Assisti à partida do primeiro comandante do nosso grupo de combate, o Furriel Milº CMD graduado em Alferes, José M.Pereira que passou à disponibilidade algum tempo depois. De seguida demos as boas vindas ao Alferes CMD, o camarada de armas António Ferreira da Costa vindo da 2040ª CCMDS , que connosco permaneceu até Maio de 1973 . Foi o mesmo substituído pelo Alferes CMD José Ramos Sousa, que veio directamente da Companhia de Instrução do Batalhão de Comandos de Montepuez, último oficial que comandou o nosso Grupo.
A penúltima intervenção teve lugar em Nhampassa, pero de Vila Gouveia e a última novamente em Estima, distrito de Tete.



Na Nhampassa recebemos a visita do General Kaúlza de Arriaga, o Comandante Chefe das Forças Armadas em Moçambique, militar que respeitava e que hoje muito admiro.
Para minha satisfação, conseguimos alcançar algum sucesso nesta zona, pois numa das operações abatemos e capturamos elementos IN, um deles armado com uma espingarda Siimonov.
Para terminar este meu depoimento, não posso deixar de referir a minha influência na captura daquela arma e que a seguir vou descrever.

XI) Um prémio em forma de arma.
Tínhamos saído de Nhampassa de viatura, sendo largados no sopé da serra Choa. Connosco seguia em elemento da DGS, como intérprete, e um prisioneiro, que supostamente nos iria conduzir a uma base IN.
O nosso grupo de combate composto por 20 homens, comandados pelo Alferes CMD José R.de Sousa.

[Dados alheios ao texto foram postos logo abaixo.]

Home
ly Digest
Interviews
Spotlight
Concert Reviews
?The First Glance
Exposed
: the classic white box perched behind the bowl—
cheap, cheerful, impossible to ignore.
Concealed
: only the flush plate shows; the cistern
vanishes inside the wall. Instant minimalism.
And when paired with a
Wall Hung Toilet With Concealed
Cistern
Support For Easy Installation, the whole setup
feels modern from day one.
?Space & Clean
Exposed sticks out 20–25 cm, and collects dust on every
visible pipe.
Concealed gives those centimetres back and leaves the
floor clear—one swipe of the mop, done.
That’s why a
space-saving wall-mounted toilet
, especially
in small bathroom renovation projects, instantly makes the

Iniciada a subida da serra e indo a minha equipa à frente do Grupo, percebi  que o guia nos estava a tentar enganar.
Já no início da tarde, chamei o elemento da DGS junto a mim e expliquei-lhe que o trajecto escolhido pelo guia era intencional, pois naquela zona era impossível existir uma base.

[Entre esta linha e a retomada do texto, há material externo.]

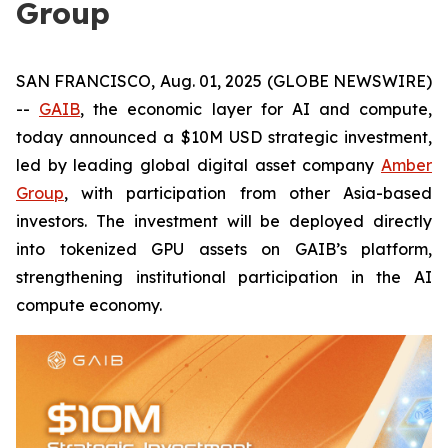
Group
SAN FRANCISCO, Aug. 01, 2025 (GLOBE NEWSWIRE)
--
GAIB
, the economic layer for AI and compute,
today announced a $10M USD strategic investment,
led by leading global digital asset company
Amber
Group
, with participation from other Asia-based
investors. The investment will be deployed directly
into tokenized GPU assets on GAIB’s platform,
strengthening institutional participation in the AI
compute economy.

O agente da DGS questionou e pressionou o guia, mas ele não cedeu.
Chamei o soldado Comando Frederico de Sousa, a quem expliquei o que pretendíamos. Este foi com o elento da DGS e o guia e mais dois soldados nossos, para uma zona recatada. Qual não foi o meu espanto quando ouvi um estardalhaço e gritos de vários homens.
Dirigi-me de imediato para o local e vi o guia já ferido e prostado no chão.
Desiludidos e desanimados com aquele inesperado acontecimento, continuamos para o topo da serra Ochoa, onde  chegamos a meio da tarde.
Como eu suspeitava, a acção do guia não visava levar-nos a qualquer base, mas sim denunciar a nossa presença aos comparsas e aos populares companheiros deles.
Neste segundo dia da operação,a minha equipa, composta pelo Cabo CMD Lhaísso e pelos soldados Cheng, Pinto e Cruz, seguiam na retaguarda. Duranteuma pequena paragem da progressão, bebi a minha lata de leite com chocolate e comi uma sanduíche. Atravessámos o rio Nhacama que, curiosamente e apesar da altitude, levava uma boa corrente de água limpa e fresca. Mas logo a travessia do rio, o grupo imobilizou-se. Como o tempo de paragem se prolongava sem motivo aparente, deixei a minha equipa e fui até à frente da fila do grupo onde percebi que algo tinha chamado a atenção da primeira equipa, agora a do António Paiva e onde já se encontrava o Alf. CMD José R. Sousa.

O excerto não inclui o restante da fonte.